Commonwealth legal framework for third-party access in Australia

The move to open competition in the water and wastewater sector came with the 1993 release of the Hilmer Report.[27] This argued for greater competition among government-owned entities, the removal of trade barriers, the elimination of cross-subsidies in the provision and delivery of water and the abolition of monopoly practices.

Following the Report and the Competition Principles Agreement, amendments were made to Commonwealth legislation, including the Trade Practices Act 1974 (Cth). State-based legislative changes followed more slowly and were often tied to Commonwealth incentive payments to the States, which were made in three tranches from 1997 to 2005 to induce State compliance with National Competition Council (NCC) goals (NCC, Principles for Reform).[28]

The TPA was amended to include Part IIIA, which relates to ‘Access for Services’. Under that Part, third-party access to nationally significant infrastructure may be sought. This may occur by virtue of a ‘declaration’ of the service by the designated Minister (TPA, Part IIIA Divison 2) or by virtue of service-provider access undertakings or industry access codes approved by the Australian Competition and Consumer Commission (ACCC, TPA, Part IIIA Division 6). Whilst the designated Minister will normally be the Commonwealth Minister, it is the responsible State or Territory Minister if the service provider is a State or Territory body, such as a public water utility. A service may not be declared, and an access undertaking or industry access code may not be approved, if there is in place an ‘effective access regime’ established by the State or Territory.[29]

Where the infrastructure concerned is not nationally significant (and, therefore, beyond the jurisdiction of the Commonwealth), state-based access regimes consistent with sub-clauses 6(3) and 6(4) of the Competition Principles Agreement are to be used to gain access.[30]

The TPA’s generic scheme for declaration of a service involves a two-stage process.
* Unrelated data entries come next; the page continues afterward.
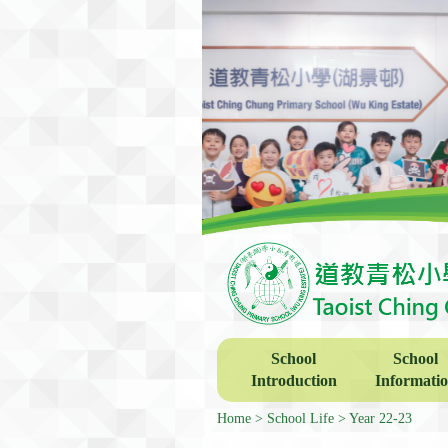
School
School
Introduction
Informati
Home
School Life
Year 22-23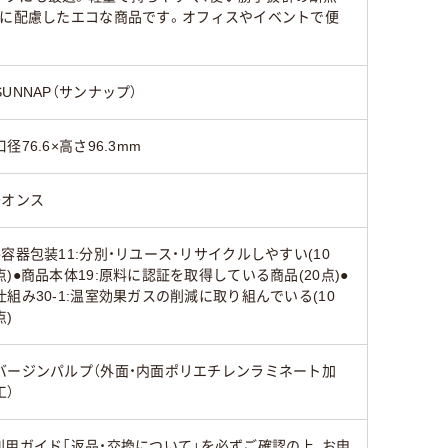
境に配慮したエコな商品です。オフィスやイベントで便
SUNNAP（サンナップ）
口径76.6×高さ96.3mm
9オンス
●容器包装11:分別・リユース・リサイクルしやすい(10
点)●商品本体19:原料に認証を取得している商品(20点)●
仕組み30-1:温室効果ガスの削減に取り組んでいる(10
点)
バージンパルプ（外面・内面ポリエチレンラミネート加
工）
用ガイド「返品・交換について」を必ずご確認の上、お申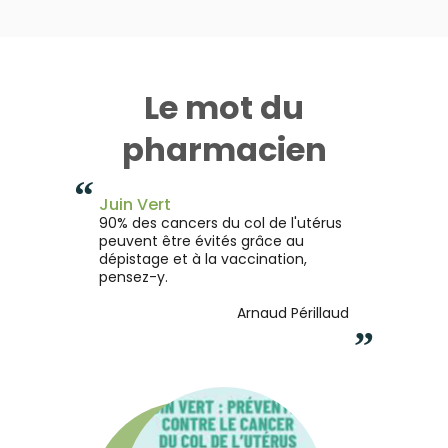
Le mot du
pharmacien
“
Juin Vert
90% des cancers du col de l'utérus
peuvent être évités grâce au
dépistage et à la vaccination,
pensez-y.
Arnaud Périllaud
”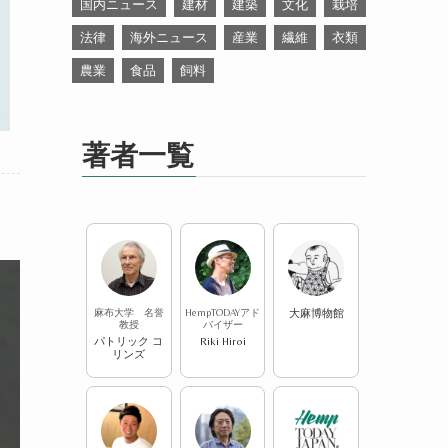
国内ニュース
建材
建築
文化
栽培
法律
海外ニュース
産業
繊維
衣類
農業
食品
飼料
著者一覧
麻布大学 名誉
HempTODAYアド
大麻博物館
教授
バイザー
パトリック コ
Riki Hiroi
リンズ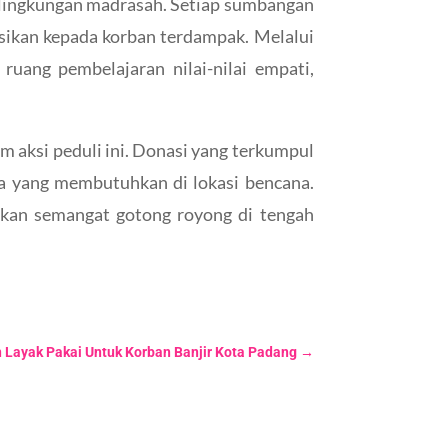
i lingkungan madrasah. Setiap sumbangan
usikan kepada korban terdampak. Melalui
ruang pembelajaran nilai-nilai empati,
 aksi peduli ini. Donasi yang terkumpul
ga yang membutuhkan di lokasi bencana.
tkan semangat gotong royong di tengah
n Layak Pakai Untuk Korban Banjir Kota Padang
→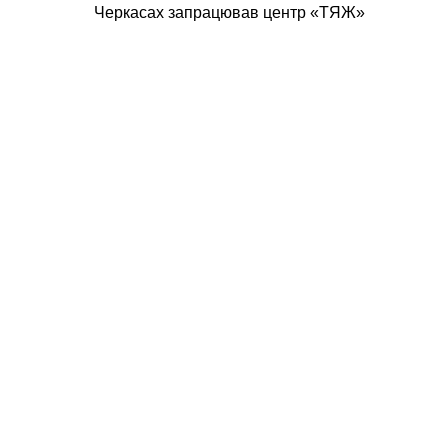
Черкасах запрацював центр «ТЯЖ»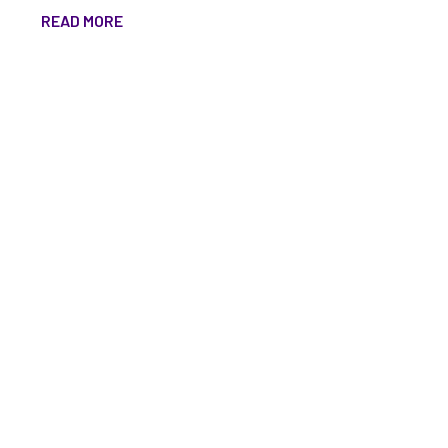
READ MORE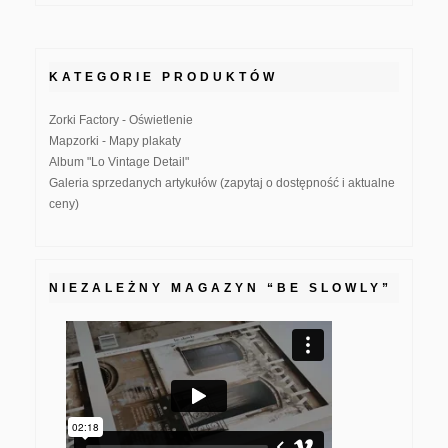
KATEGORIE PRODUKTÓW
Zorki Factory - Oświetlenie
Mapzorki - Mapy plakaty
Album "Lo Vintage Detail"
Galeria sprzedanych artykułów (zapytaj o dostępność i aktualne
ceny)
NIEZALEŻNY MAGAZYN “BE SLOWLY”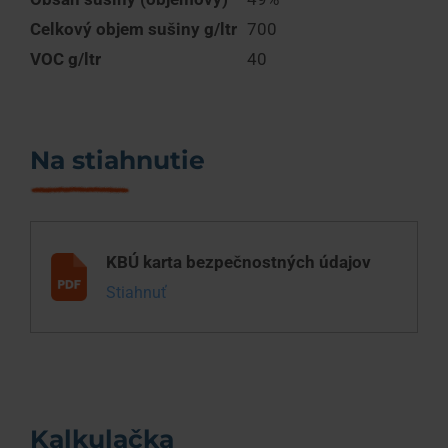
Celkový objem sušiny g/ltr
700
VOC g/ltr
40
Na stiahnutie
KBÚ karta bezpečnostných údajov
Stiahnuť
Kalkulačka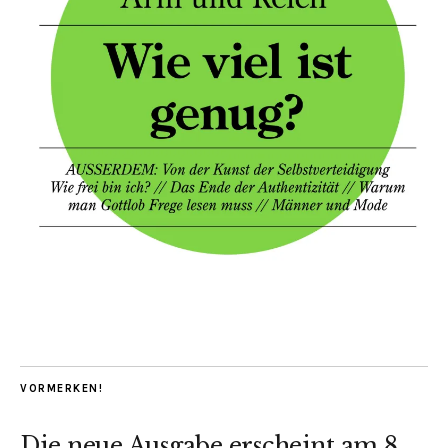
VORMERKEN!
Die neue Ausgabe erscheint am 8.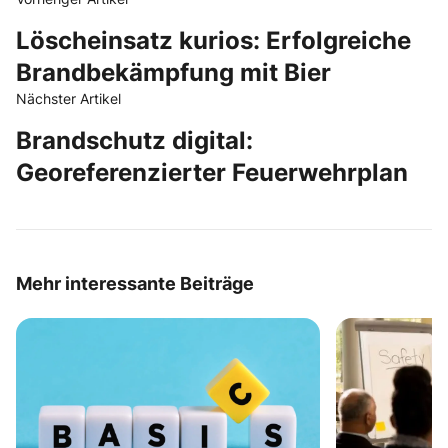
Löscheinsatz kurios: Erfolgreiche
Brandbekämpfung mit Bier
Nächster Artikel
Brandschutz digital:
Georeferenzierter Feuerwehrplan
Mehr interessante Beiträge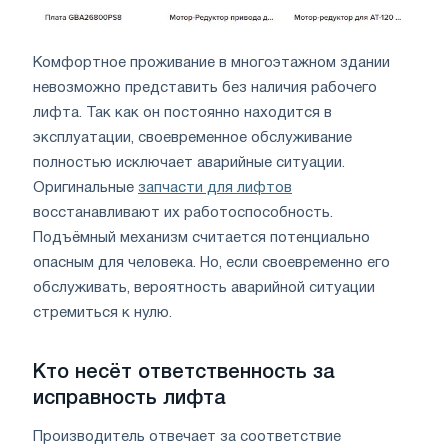
Комфортное проживание в многоэтажном здании
невозможно представить без наличия рабочего
лифта. Так как он постоянно находится в
эксплуатации, своевременное обслуживание
полностью исключает аварийные ситуации.
Оригинальные
запчасти для лифтов
восстанавливают их работоспособность.
Подъёмный механизм считается потенциально
опасным для человека. Но, если своевременно его
обслуживать, вероятность аварийной ситуации
стремиться к нулю.
Кто несёт ответственность за
исправность лифта
Производитель отвечает за соответствие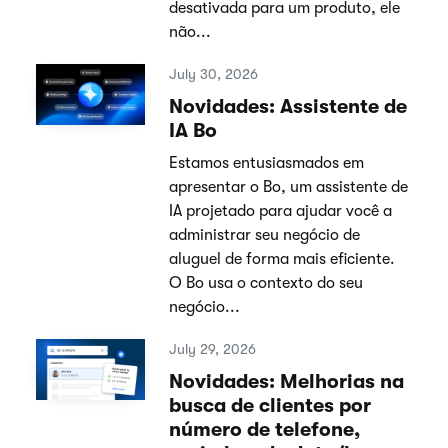
desativada para um produto, ele
não...
July 30, 2026
Novidades: Assistente de
IA Bo
Estamos entusiasmados em
apresentar o Bo, um assistente de
IA projetado para ajudar você a
administrar seu negócio de
aluguel de forma mais eficiente.
O Bo usa o contexto do seu
negócio...
July 29, 2026
Novidades: Melhorias na
busca de clientes por
número de telefone,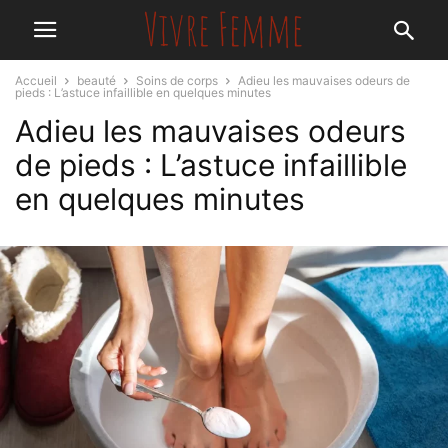
Accueil
beauté
Soins de corps
Adieu les mauvaises odeurs de
pieds : L’astuce infaillible en quelques minutes
Adieu les mauvaises odeurs
de pieds : L’astuce infaillible
en quelques minutes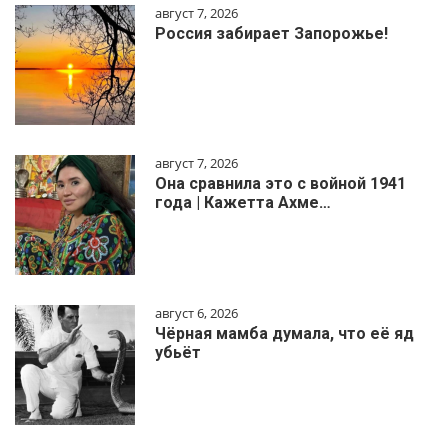
август 7, 2026
Россия забирает Запорожье!
август 7, 2026
Она сравнила это с войной 1941
года | Кажетта Ахме…
август 6, 2026
Чёрная мамба думала, что её яд
убьёт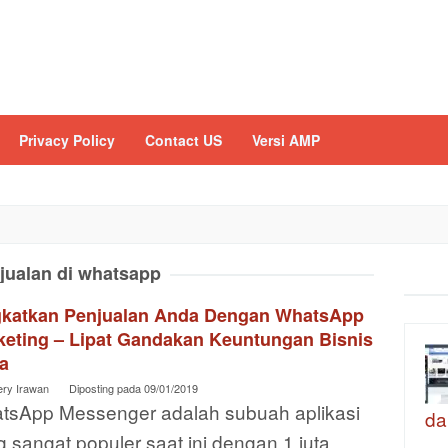
Privacy Policy
Contact US
Versi AMP
jualan di whatsapp
gkatkan Penjualan Anda Dengan WhatsApp
keting – Lipat Gandakan Keuntungan Bisnis
a
ery Irawan
Diposting pada
09/01/2019
tsApp Messenger adalah subuah aplikasi
da
 sangat populer saat ini dengan 1 juta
First, the third-party access seeker applies to the National Competition Council for a recommendation that the designated Minister declares that the infrastructure is ‘covered’ by Part IIIA. The NCC may not recommend, and the Minister may not declare, that the infrastructure is covered unless satisfied that all six assessment criteria are met.[31] The criteria comprise: the promotion of increased competition in at least one market; the economic infeasibility of anyone else developing another facility for the service; the national significance of the facility; that access would not cause undue human health or safety risk; that access was not already part of an effective access regime; and that access would not be contrary to public interest.

The second stage of the process is the determination of the terms of access to the declared service (TPA, Division 3). An access seeker (it does not have to be the entity that obtained a declaration of the service) will endeavour to negotiate the terms of access with the service provider. If the parties fail to reach agreement, either of them may give notice to the ACCC to arbitrate the dispute. The ACCC may determine the access dispute consistent with statutory restrictions that seek to protect existing user rights in the service, including by provision for compensation by the third-party entrant to an existing user who suffers deprivation of a pre-notification right (TPA s 44 W).
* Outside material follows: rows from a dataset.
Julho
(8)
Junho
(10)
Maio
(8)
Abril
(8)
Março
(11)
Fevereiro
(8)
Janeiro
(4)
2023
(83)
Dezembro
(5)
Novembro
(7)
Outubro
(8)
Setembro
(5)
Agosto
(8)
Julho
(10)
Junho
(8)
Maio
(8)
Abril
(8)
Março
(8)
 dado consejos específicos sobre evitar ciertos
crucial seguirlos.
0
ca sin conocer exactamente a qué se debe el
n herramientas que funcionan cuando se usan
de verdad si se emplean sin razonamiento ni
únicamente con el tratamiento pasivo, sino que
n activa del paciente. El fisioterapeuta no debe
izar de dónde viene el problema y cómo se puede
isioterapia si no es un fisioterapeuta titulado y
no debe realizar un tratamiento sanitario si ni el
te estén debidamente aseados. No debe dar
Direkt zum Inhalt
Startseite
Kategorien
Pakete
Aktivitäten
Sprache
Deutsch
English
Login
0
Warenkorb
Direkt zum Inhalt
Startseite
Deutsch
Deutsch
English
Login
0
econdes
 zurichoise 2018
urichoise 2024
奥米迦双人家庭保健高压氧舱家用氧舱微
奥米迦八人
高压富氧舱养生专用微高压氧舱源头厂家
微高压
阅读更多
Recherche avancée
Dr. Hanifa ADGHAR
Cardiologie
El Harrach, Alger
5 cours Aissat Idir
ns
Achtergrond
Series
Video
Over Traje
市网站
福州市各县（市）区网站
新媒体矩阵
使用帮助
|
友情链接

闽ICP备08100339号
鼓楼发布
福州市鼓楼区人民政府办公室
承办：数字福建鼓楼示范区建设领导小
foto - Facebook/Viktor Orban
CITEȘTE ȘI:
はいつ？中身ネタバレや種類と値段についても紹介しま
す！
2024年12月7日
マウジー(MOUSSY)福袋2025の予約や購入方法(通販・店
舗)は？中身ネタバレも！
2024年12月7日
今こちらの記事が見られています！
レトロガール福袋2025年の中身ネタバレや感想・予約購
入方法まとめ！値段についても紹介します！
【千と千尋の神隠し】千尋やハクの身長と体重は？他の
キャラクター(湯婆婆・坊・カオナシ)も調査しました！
One additional point to note here is the TPA definition of ‘service’ that may be the subject of an access declaration.[32] It is defined to mean:

‘a service provided by means of a facility and includes:

  1. the use of an infrastructure facility such as a road or railway line;

  2. handling or transporting things such as goods or people;

  3. a communications service or similar service;

but does not include:

  1. the supply of goods; or

  2. the use of intellectual property; or

  3. the use of a production process;

except to the extent that it is an integral but subsidiary part of the service.’

It is suggested that this definition, particularly paragraph (d), means that a Part IIIA declaration may apply to compel access to the sewerage transportation infrastructure of a service provider, but may not apply to compel the service provider to provide ‘access to the goods’; that is, the raw sewage resource.[33] Thus, Part IIIA could be used to compel access for a competing sewerage-service provider or a sewer miner to the sewerage infrastructure but it could not be used by a sewer miner to compel access to the sewage resource itself.
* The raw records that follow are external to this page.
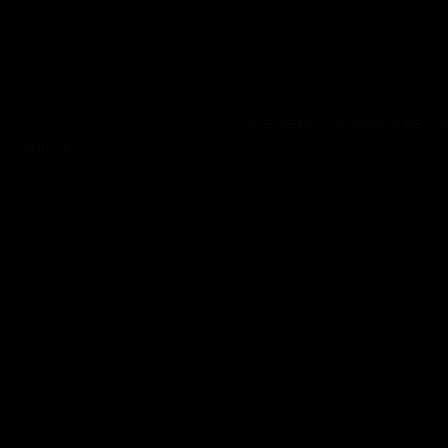
Avís Legal
Protecció de D
/
Loading...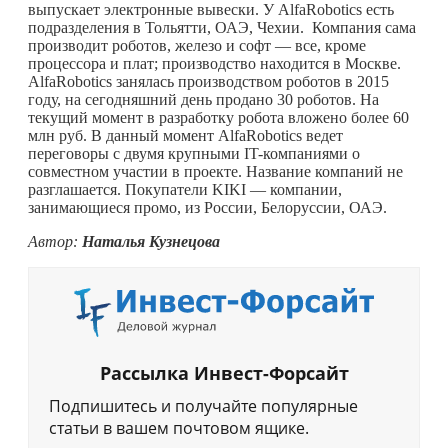
выпускает электронные вывески. У AlfaRobotics есть
подразделения в Тольятти, ОАЭ, Чехии. Компания сама
производит роботов, железо и софт — все, кроме
процессора и плат; производство находится в Москве.
AlfaRobotics занялась производством роботов в 2015
году, на сегодняшний день продано 30 роботов. На
текущий момент в разработку робота вложено более 60
млн руб. В данный момент AlfaRobotics ведет
переговоры с двумя крупными IT-компаниями о
совместном участии в проекте. Название компаний не
разглашается. Покупатели KIKI — компании,
занимающиеся промо, из России, Белоруссии, ОАЭ.
Автор:
Наталья Кузнецова
Рассылка Инвест-Форсайт
Подпишитесь и получайте популярные
статьи в вашем почтовом ящике.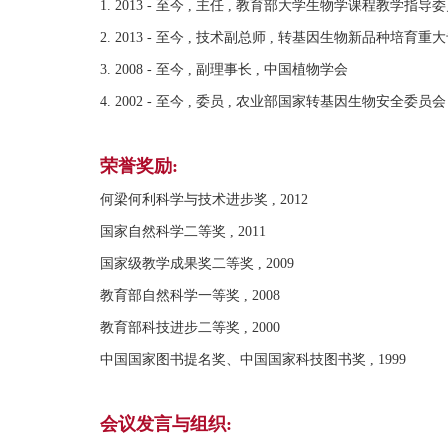
1. 2013 - 至今 , 主任 , 教育部大学生物学课程教学指导
2. 2013 - 至今 , 技术副总师 , 转基因生物新品种培育
3. 2008 - 至今 , 副理事长 , 中国植物学会
4. 2002 - 至今 , 委员 , 农业部国家转基因生物安全委员会
荣誉奖励:
何梁何利科学与技术进步奖 , 2012
国家自然科学二等奖 , 2011
国家级教学成果奖二等奖 , 2009
教育部自然科学一等奖 , 2008
教育部科技进步二等奖 , 2000
中国国家图书提名奖、中国国家科技图书奖 , 1999
会议发言与组织: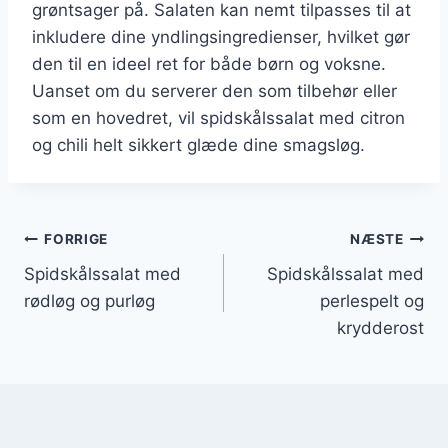
grøntsager på. Salaten kan nemt tilpasses til at
inkludere dine yndlingsingredienser, hvilket gør
den til en ideel ret for både børn og voksne.
Uanset om du serverer den som tilbehør eller
som en hovedret, vil spidskålssalat med citron
og chili helt sikkert glæde dine smagsløg.
Indlægsnavigation
FORRIGE
NÆSTE
Spidskålssalat med
Spidskålssalat med
rødløg og purløg
perlespelt og
krydderost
So far, there has only been one successful wastewater access application made under this Part IIIA regime, and that is Services Sydney’s application. This contrasts significantly with the position of third-party access in the gas and electricity sectors (which can also use the TPA generic scheme) where, by 2005, 60 arrangements had been registered with State and Federal agencies (Marsden Jacobs 2005: 86). In part, the difference is accounted for by the resistance to the dismantling of the vertically integrated, monopolistic public water utilities, owned by State and Local Government agencies. As well, there are difficulties associated with transporting water, which makes the market structure for water more complex than gas and electricity.